There is an [math]O(N^2 \log N)[/math] deterministic algorithm. This is usually (if not always) sufficient for competitive programming contests / online judges (e.g., POJ 1981 Circle and Points).
If there exists a circle C that encloses M points, then by slightly moving C it will touch at least two points. 
So, essentially we just need to check all circles which touch (at least) 2 points:
- For each pair of points in the given set, construct a circle with radius R that touches both points. For each point pair there are at most two such circles.
- For each constructed circle, check for each of the given points is inside it.
- Return the circle that encloses the maximum number of points.
The runtime of this algorithm is [math]O(N^3)[/math] because there are at most [math]O(N^2)[/math] such circles in step 1, and the linear scan at step 2 takes [math]O(N)[/math] time.

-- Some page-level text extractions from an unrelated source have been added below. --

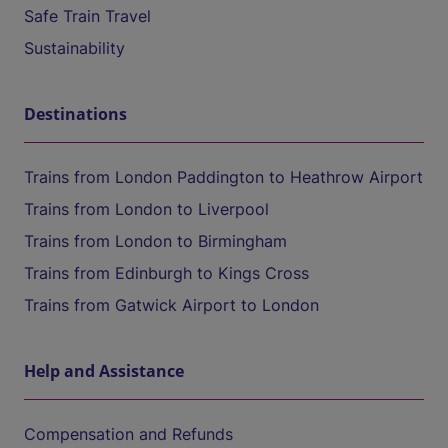
Safe Train Travel
Sustainability
Destinations
Trains from London Paddington to Heathrow Airport
Trains from London to Liverpool
Trains from London to Birmingham
Trains from Edinburgh to Kings Cross
Trains from Gatwick Airport to London
Help and Assistance
Compensation and Refunds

So, how can we achieve [math]O(N^2 \log N)[/math]?
The idea is as follows:
Pick an arbitrary point P from the given set. We rotate a circle C with radius R using P as the "axis of rotation" (by convention, in the counter-clockwise direction), i.e. we keep C to touch P any time during the rotation. While C is being rotated, we maintain a counter to count the number of points C encloses.
Note that this counter only changes when some point Q enters (or leaves) the region of the circle C. Our goal is to come up with an algorithm that will increment (or decrement) this counter, whenever some other point Q ≠ P enters (or leaves) the region of C.
The state of the (rotating) circle C can be described by a single parameter [math]\theta[/math], where [math](r, \theta)[/math] are the polar coordinates of the center of the circle C, if we pick P as the fixed point of the polar coordinate system. With this system, rotating C means increasing [math]\theta[/math].
(Figure from Wikipedia: Points in a polar coordinate system)
For each other point Q (≠ P), we can actually compute the range of [math]\theta[/math] for which C covers Q. Put more formally, C encloses Q whenever (iff) [math]\theta \in [\alpha, \beta][/math]. 
So, up to this point, the original problem has been reduced to:
What is an optimal value of [math]\theta[/math] that lies in the most number of [math][\alpha, \beta][/math] intervals?
The reduced problem can be solved with a pretty standard [math]O(N \log N)[/math] algorithm. This reduced problem has to be solved N times (one for each point P), hence the time complexity [math]O(N^2 \log N)[/math].
The above algorithms assume that a point is considered being enclosed in a circle even if it is on the circumference. If not, we could still tweak them a bit, for example, by changing the intervals of [math]\theta[/math] from being close-close to close-open. (Hmm, probably – didn't think too much to verify, but you get the idea.)
: Unless all pairwise distances are > 2R, where the answer to the maximum number of points will be 1. This can be checked in [math]O(N^2)[/math] time.
: We ignore Q's with distance > 2R from P.
: Probably need to be careful when handling these cyclic intervals.